Warum kann Duschen im Alter unsicher werden?

Beim Duschen kommen mehrere Risikofaktoren zusammen. Der Boden ist nass, die Füße stehen auf glatten Flächen, der Körper bewegt sich beim Einseifen und Abtrocknen, und oft ist wenig Platz vorhanden. Gleichzeitig können Kraft, Gleichgewicht, Beweglichkeit und Reaktionsfähigkeit im Alter nachlassen.

Häufige Ursachen für Unsicherheit beim Duschen sind:

  • rutschige Fliesen oder Duschwannen,
  • fehlende Haltegriffe,
  • hohe Einstiegskanten,
  • schlechte Beleuchtung,
  • enge Duschkabinen,
  • nasse Badvorleger,
  • Schmerzen in Knie, Hüfte oder Rücken,
  • Schwindel oder Kreislaufprobleme,
  • Angst vor Stürzen,
  • nachlassende Kraft beim Stehen,
  • unsicheres Drehen oder Bücken.

Wichtig: Wenn Schwindel, wiederholte Stürze, starke Schmerzen oder plötzliche Schwäche auftreten, sollte die Ursache ärztlich abgeklärt werden.
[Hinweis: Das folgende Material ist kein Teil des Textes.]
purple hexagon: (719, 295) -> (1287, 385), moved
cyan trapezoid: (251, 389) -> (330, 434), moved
Ein Hilfsmittel kann unterstützen, ersetzt aber keine medizinische Abklärung.

Welche Risiken gibt es beim Duschen besonders häufig?

Das Badezimmer ist ein Raum mit vielen kleinen Bewegungswechseln: ausziehen, eintreten, drehen, einseifen, abspülen, abtrocknen, aussteigen, anziehen. Jeder dieser Schritte kann unsicher werden, wenn die Umgebung nicht passt.
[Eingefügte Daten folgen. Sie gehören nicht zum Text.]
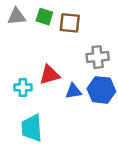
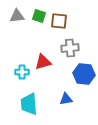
gray cross: (98, 57) -> (70, 48), moved
blue triangle: (74, 91) -> (66, 99), moved

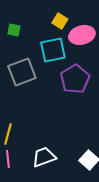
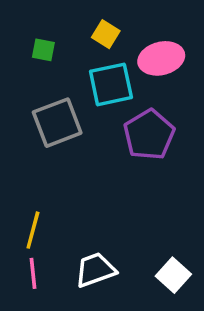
yellow square: (60, 21) -> (106, 34), moved

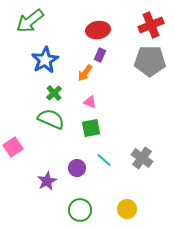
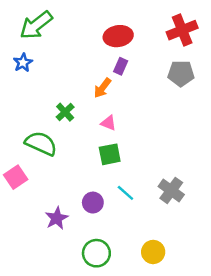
blue star: (45, 60) -> (23, 63), moved, size x0.6
gray pentagon: (150, 61) -> (181, 73), size x0.7
green semicircle: (51, 119) -> (41, 143), moved

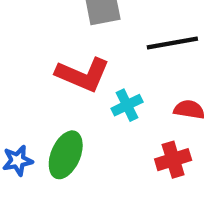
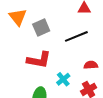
cyan cross: (127, 105) -> (63, 79), moved

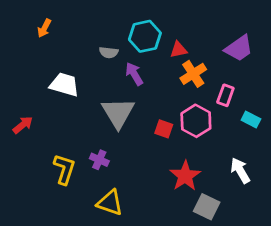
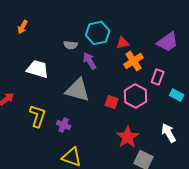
gray triangle: (118, 113) -> (78, 90), turned -44
yellow L-shape: (64, 169) -> (38, 116), moved

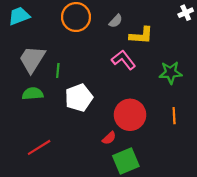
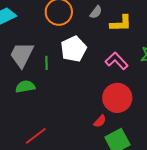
pink L-shape: (124, 60) -> (117, 61), moved
white pentagon: (79, 98) -> (74, 49), moved

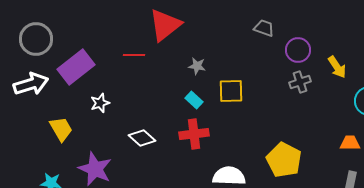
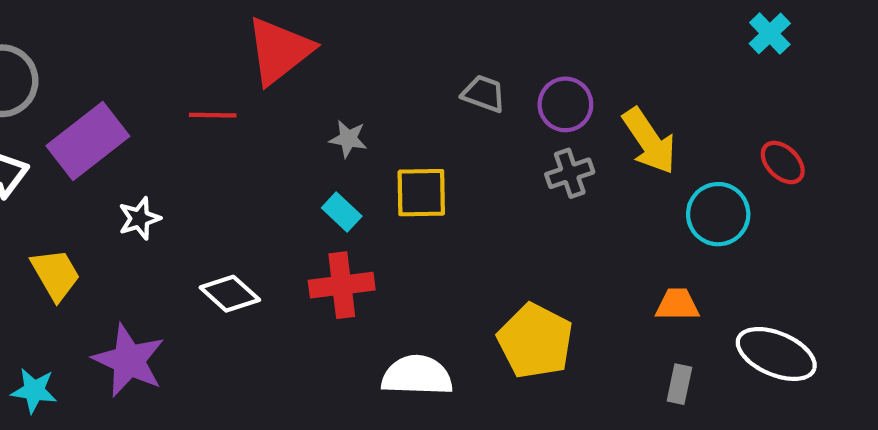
gray trapezoid: (264, 28) -> (484, 94), moved
yellow arrow: (337, 67) -> (649, 141), size x1.4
Typische Risiken beim Duschen

Situation

Mögliches Risiko

Was helfen kann

Einstieg in Dusche oder Wanne

Stolpern über Kante

schwellenarme Lösung, Haltegriff, sichere Unterstützung

Stehen auf nassem Boden

Ausrutschen

rutschhemmende Fläche, Duschmatte, Duschstuhl

Einseifen und Drehen

Gleichgewicht verlieren

im Sitzen duschen, Haltegriffe

Haare waschen

Augen geschlossen, Kopfbewegung

Sitzmöglichkeit, ruhige Bewegungen

Bücken zu Pflegeprodukten

Unsicherheit oder Schwindel

Ablagen in Griffhöhe

Ausstieg aus der Dusche

nasse Füße, glatter Boden

rutschfeste Matte vor der Dusche, Handtuch griffbereit

Abtrocknen im Stehen

Schwanken oder Ermüdung

Sitzmöglichkeit außerhalb der Dusche

nächtlicher Toilettengang mit anschließendem Waschen

schlechte Orientierung

Nachtlicht, freie Wege

Wie erkennt man, dass Duschen unsicher geworden ist?

Nicht jeder ältere Mensch sagt offen, dass Duschen Angst macht. Angehörige können auf indirekte Hinweise achten.

Mögliche Warnzeichen

  • Duschen wird seltener.
  • Die Person wirkt vor dem Duschen angespannt.
  • Es dauert deutlich länger als früher.
  • Es gab Beinahe-Stürze im Bad.
  • Es liegen nasse Handtücher oder Matten auf dem Boden.
  • Die Person hält sich an Waschbecken, Duschwand oder Heizkörper fest.
  • Nach dem Duschen ist sie stark erschöpft.
  • Sie vermeidet Haarewaschen oder Fußpflege.
  • Es gibt blaue Flecken oder unerklärliche Schmerzen.
  • Die Person berichtet von Schwindel oder Unsicherheit.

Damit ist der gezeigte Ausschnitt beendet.